Nelle assemblee, nelle riunioni, che si sono susseguite nell’arco di questi lunghi mesi, cè stata molta mobilitazione, si sono incontrate molte persone diverse accomunate da un obiettivo comune, abbiamo fatto molto lavoro, espresso molta militanza. Le giornate che hanno preceduto il referendum hanno dimostrato che esiste una forte e convincente “sinistra del no”. È soprattutto da quì, dalla rete di relazioni che siamo riusciti a mettere in campo in campagna elettorale, da quegli uomini e quelle donne, che bisogna ripartire. Una rete di cittadini, di intellettuali, di politici, di sindacalisti, di attivisti, di militanti che hanno dimostrato di essere accomunati da valori importanti.

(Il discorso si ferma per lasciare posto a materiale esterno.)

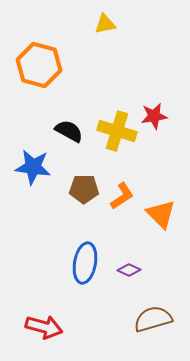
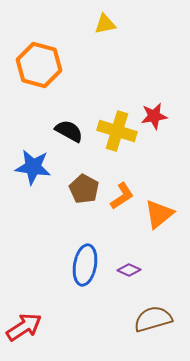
brown pentagon: rotated 28 degrees clockwise
orange triangle: moved 2 px left; rotated 36 degrees clockwise
blue ellipse: moved 2 px down
red arrow: moved 20 px left; rotated 48 degrees counterclockwise
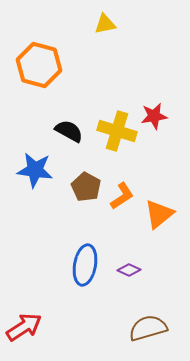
blue star: moved 2 px right, 3 px down
brown pentagon: moved 2 px right, 2 px up
brown semicircle: moved 5 px left, 9 px down
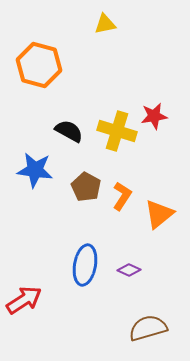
orange L-shape: rotated 24 degrees counterclockwise
red arrow: moved 27 px up
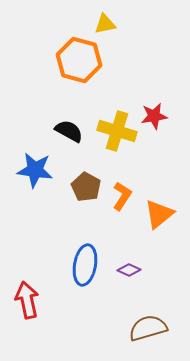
orange hexagon: moved 40 px right, 5 px up
red arrow: moved 3 px right; rotated 69 degrees counterclockwise
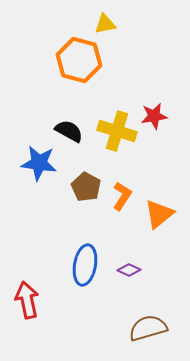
blue star: moved 4 px right, 7 px up
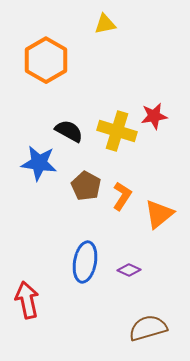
orange hexagon: moved 33 px left; rotated 15 degrees clockwise
brown pentagon: moved 1 px up
blue ellipse: moved 3 px up
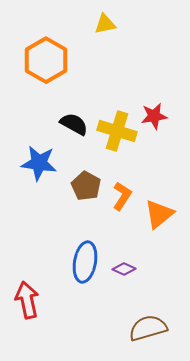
black semicircle: moved 5 px right, 7 px up
purple diamond: moved 5 px left, 1 px up
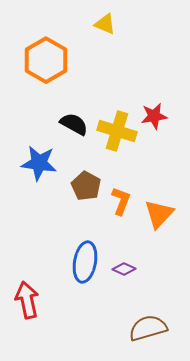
yellow triangle: rotated 35 degrees clockwise
orange L-shape: moved 1 px left, 5 px down; rotated 12 degrees counterclockwise
orange triangle: rotated 8 degrees counterclockwise
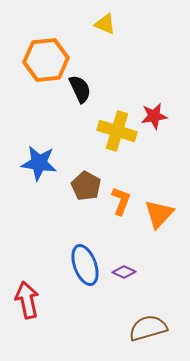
orange hexagon: rotated 24 degrees clockwise
black semicircle: moved 6 px right, 35 px up; rotated 36 degrees clockwise
blue ellipse: moved 3 px down; rotated 30 degrees counterclockwise
purple diamond: moved 3 px down
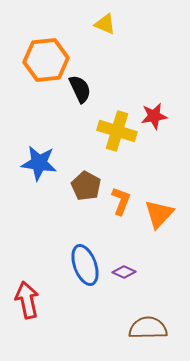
brown semicircle: rotated 15 degrees clockwise
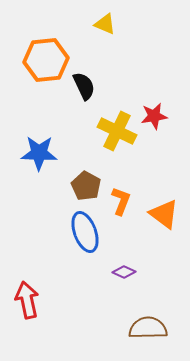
black semicircle: moved 4 px right, 3 px up
yellow cross: rotated 9 degrees clockwise
blue star: moved 10 px up; rotated 6 degrees counterclockwise
orange triangle: moved 5 px right; rotated 36 degrees counterclockwise
blue ellipse: moved 33 px up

Possiamo spingerci oltre? Dire che la difesa e l’attuazione dei principi contenuti nella nostra costituzione un po’ troppo socialista (come direbbe JP-Morgan) possa rappresentare un confine che stabilisce un campo, una visione condivisa del mondo e prefigura un progetto di società distinguibile e distintivo?

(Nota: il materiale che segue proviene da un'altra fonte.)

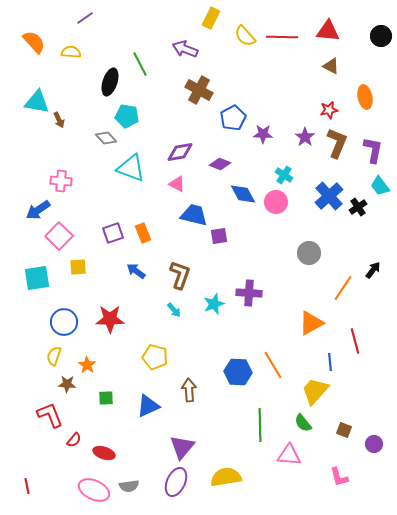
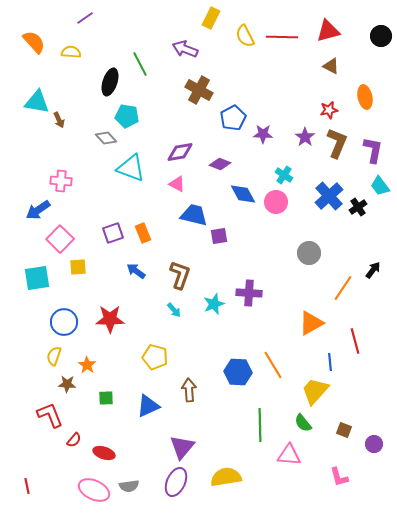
red triangle at (328, 31): rotated 20 degrees counterclockwise
yellow semicircle at (245, 36): rotated 15 degrees clockwise
pink square at (59, 236): moved 1 px right, 3 px down
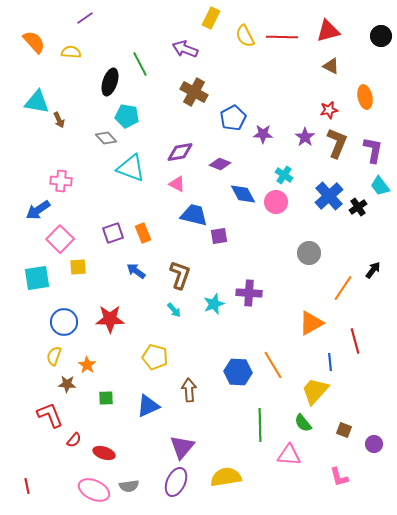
brown cross at (199, 90): moved 5 px left, 2 px down
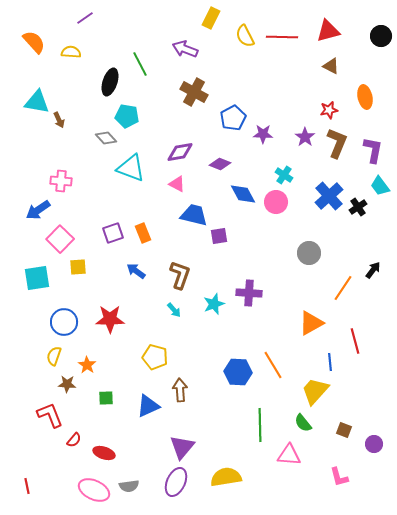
brown arrow at (189, 390): moved 9 px left
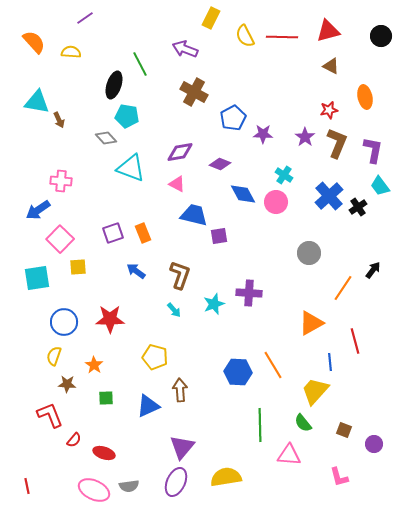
black ellipse at (110, 82): moved 4 px right, 3 px down
orange star at (87, 365): moved 7 px right
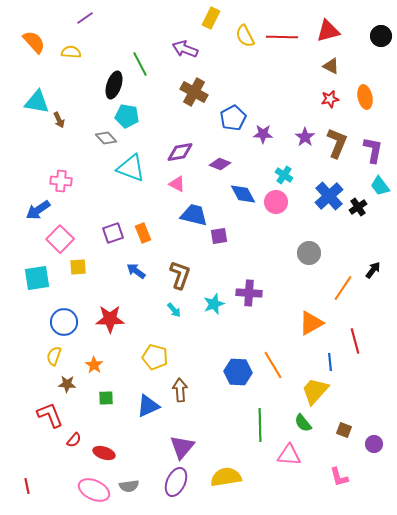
red star at (329, 110): moved 1 px right, 11 px up
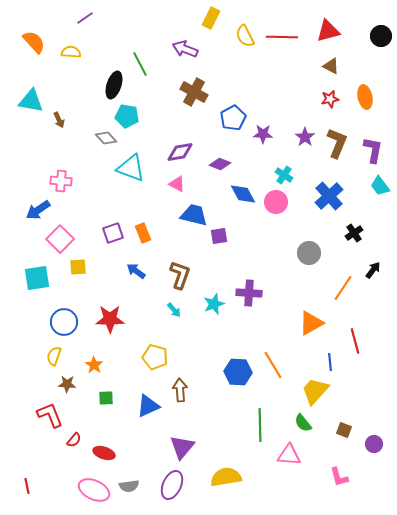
cyan triangle at (37, 102): moved 6 px left, 1 px up
black cross at (358, 207): moved 4 px left, 26 px down
purple ellipse at (176, 482): moved 4 px left, 3 px down
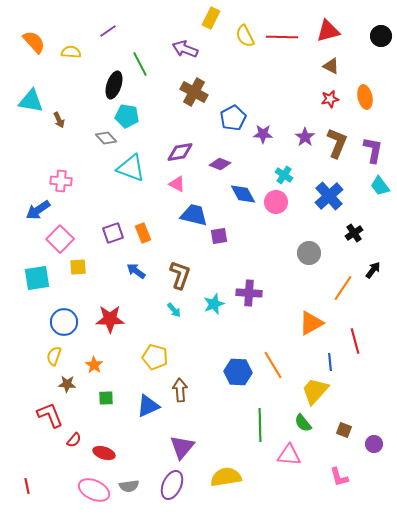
purple line at (85, 18): moved 23 px right, 13 px down
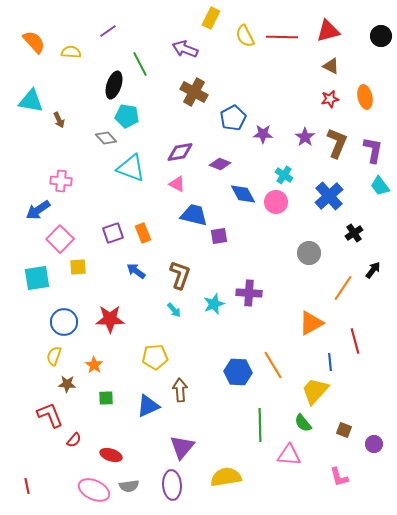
yellow pentagon at (155, 357): rotated 20 degrees counterclockwise
red ellipse at (104, 453): moved 7 px right, 2 px down
purple ellipse at (172, 485): rotated 28 degrees counterclockwise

Quello che mi piace pensare è che, intorno alle iniziative promosse dai “Comitati per il No”, si è rivisto, per un attimo, non solo un “popolo di sinistra” intenzionato a impegnarsi e dare battaglia per le proprie idee ma anche una “classe dirigente” in grado potenzialmente di governare il paese: molte persone diverse per età, genere, professione, appartenenza ma tutte di alto livello morale, civile e politico.

Si tratta di vedere se questo “fronte largo”, che è stato protagonista della campagna vittoriosa,  è in grado di formulare una proposta politica coerente, un progetto comune, capace di far uscire il “fronte progressista” dalla marginalità in cui si è cacciato.